Governance as Code shifts these responsibilities into version-controlled repositories where policies are defined declaratively. This transformation allows engineers to apply the same rigor to data compliance that they apply to application code, including peer reviews, automated testing, and idempotent deployments.
The goal of governance as code is not just to automate rules, but to create a transparent and reproducible history of every decision made regarding the data lifecycle.
Eliminating Configuration Drift
Configuration drift occurs when the state of your data environment deviates from the intended policy because of manual interventions in a web console or ad-hoc scripts. By defining governance in code, the automated deployment pipeline acts as a self-healing mechanism that overwrites any unauthorized manual changes.

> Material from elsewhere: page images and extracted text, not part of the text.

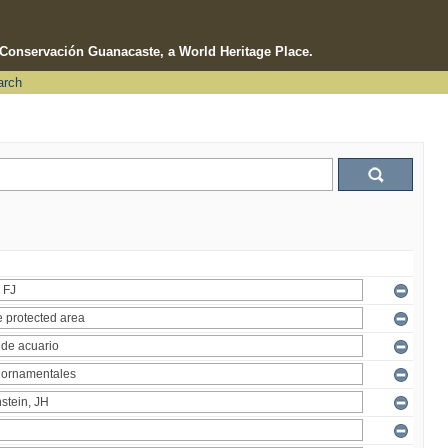
e Conservación Guanacaste, a World Heritage Place.
arch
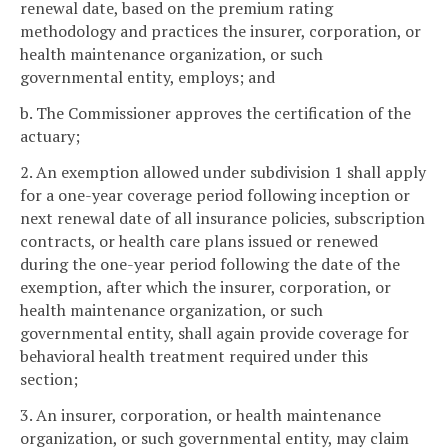
renewal date, based on the premium rating
methodology and practices the insurer, corporation, or
health maintenance organization, or such
governmental entity, employs; and
b. The Commissioner approves the certification of the
actuary;
2. An exemption allowed under subdivision 1 shall apply
for a one-year coverage period following inception or
next renewal date of all insurance policies, subscription
contracts, or health care plans issued or renewed
during the one-year period following the date of the
exemption, after which the insurer, corporation, or
health maintenance organization, or such
governmental entity, shall again provide coverage for
behavioral health treatment required under this
section;
3. An insurer, corporation, or health maintenance
organization, or such governmental entity, may claim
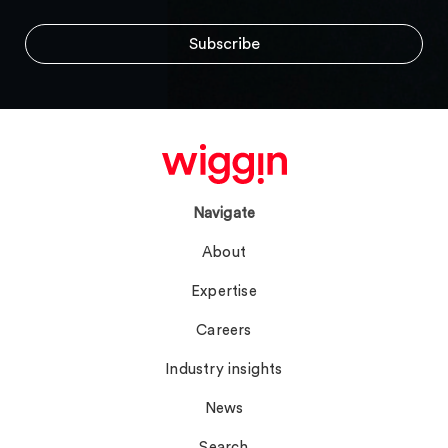
Navigate
About
Expertise
Careers
Industry insights
News
Search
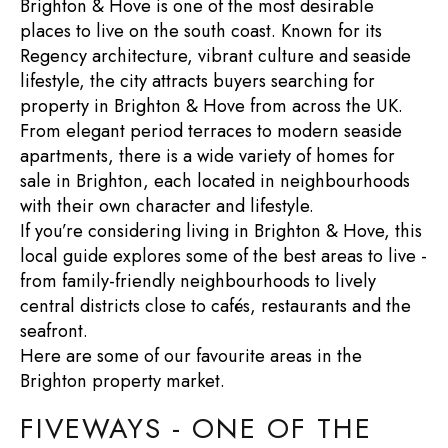
Brighton & Hove is one of the most desirable
places to live on the south coast. Known for its
Regency architecture, vibrant culture and seaside
lifestyle, the city attracts buyers searching for
property in Brighton & Hove
from across the UK.
From elegant period terraces to modern seaside
apartments, there is a wide variety of
homes for
sale in Brighton
, each located in neighbourhoods
with their own character and lifestyle.
If you’re considering
living in Brighton & Hove
, this
local guide explores some of the best areas to live -
from family-friendly neighbourhoods to lively
central districts close to cafés, restaurants and the
seafront.
Here are some of our favourite areas in the
Brighton property market
.
FIVEWAYS - ONE OF THE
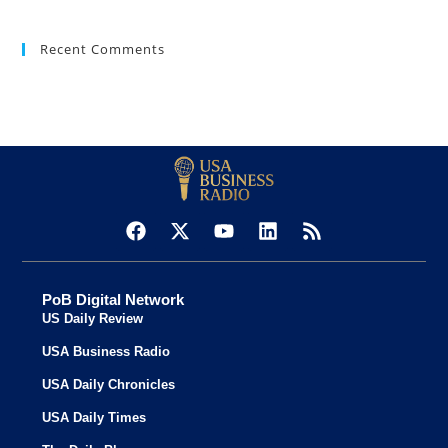
Recent Comments
PoB Digital Network
US Daily Review
USA Business Radio
USA Daily Chronicles
USA Daily Times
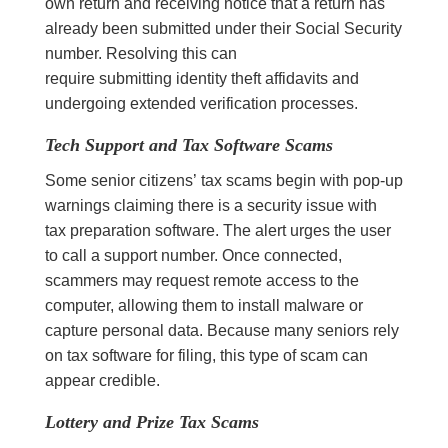
own return and receiving notice that a return has
already been submitted under their Social Security
number. Resolving this can
require submitting identity theft affidavits and
undergoing extended verification processes.
Tech Support and Tax Software Scams
Some senior citizens’ tax scams begin with pop-up
warnings claiming there is a security issue with
tax preparation software. The alert urges the user
to call a support number. Once connected,
scammers may request remote access to the
computer, allowing them to install malware or
capture personal data. Because many seniors rely
on tax software for filing, this type of scam can
appear credible.
Lottery and Prize Tax Scams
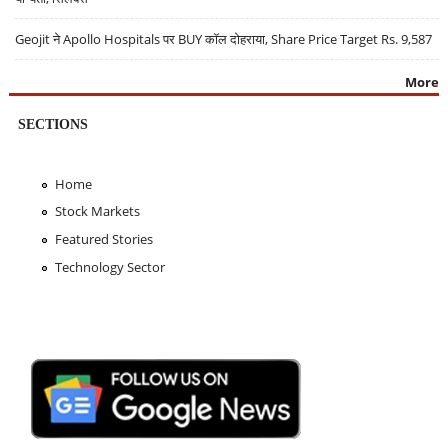
Geojit ने Apollo Hospitals पर BUY कॉल दोहराया, Share Price Target Rs. 9,587
More
SECTIONS
Home
Stock Markets
Featured Stories
Technology Sector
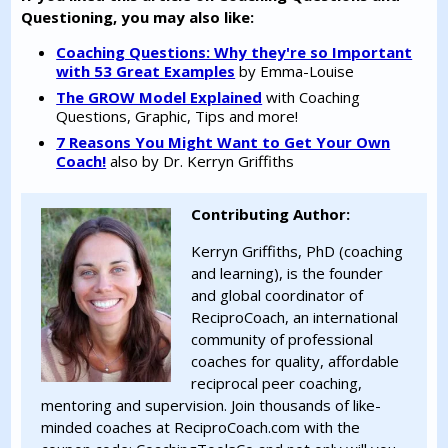
Questioning, you may also like:
Coaching Questions: Why they're so Important
with 53 Great Examples
by Emma-Louise
The GROW Model Explained
with Coaching
Questions, Graphic, Tips and more!
7 Reasons You Might Want to Get Your Own
Coach!
also by Dr. Kerryn Griffiths
Contributing Author:
Kerryn Griffiths, PhD (coaching
and learning), is the founder
and global coordinator of
ReciproCoach, an international
community of professional
coaches for quality, affordable
reciprocal peer coaching,
mentoring and supervision. Join thousands of like-
minded coaches at ReciproCoach.com with the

This approach provides a single source of truth for the entire organization. When a developer needs to understand who has access to a specific dataset or how long a table is retained, they can simply check the code repository instead of hunting for documentation in a wiki.
Bridging the Gap Between Legal and Engineering
Data engineering teams are often tasked with implementing abstract legal requirements like the right to be forgotten without clear technical specifications. Coding these rules into a version-controlled system allows engineers to translate vague policy language into precise, executable logic that can be verified by compliance teams.
Using a declarative approach allows non-engineering stakeholders to review high-level configuration files while engineers handle the underlying implementation details. This collaborative environment ensures that the technical execution perfectly aligns with the legal intent of the data policy.
Defining Granular Access via Infrastructure as Code
Managing access controls through a user interface is feasible for a small team, but it becomes an operational nightmare as the number of users and datasets grows. Modern data warehouses and lakehouses are better managed using tools like Terraform or Pulumi to define identity and access management hierarchies.
A common pitfall is granting broad permissions to service accounts or individual users to avoid the complexity of fine-grained roles. Governance as code facilitates the principle of least privilege by making it trivial to create and assign specific, narrow roles that only provide the minimum necessary access.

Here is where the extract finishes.